BEGIN

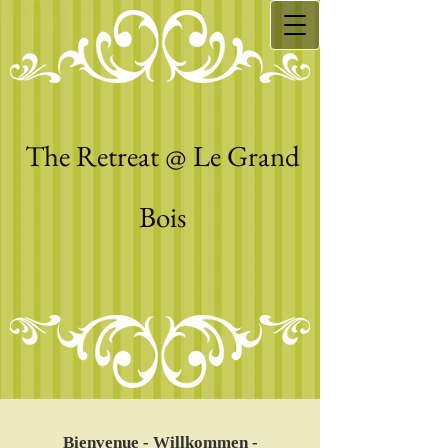
The Retreat @ Le Grand
Bois
Bienvenue - Willkommen -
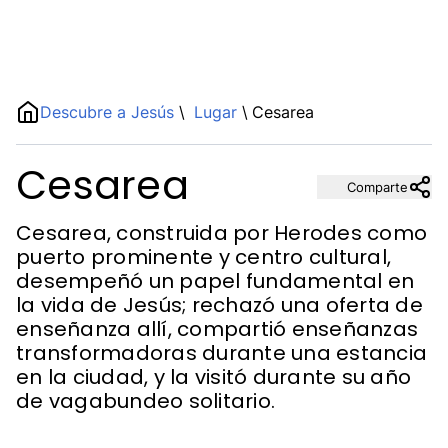
Name
Descubre a Jesús
\
Lugar
\
Cesarea
Cesarea
Description
Comparte
Cesarea, construida por Herodes como
puerto prominente y centro cultural,
desempeñó un papel fundamental en
la vida de Jesús; rechazó una oferta de
enseñanza allí, compartió enseñanzas
transformadoras durante una estancia
en la ciudad, y la visitó durante su año
de vagabundeo solitario.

END

| Exercise directions |
Reply with the number of lines in the material above that contain "Jesús", and nothing more.

| Exercise solution |
2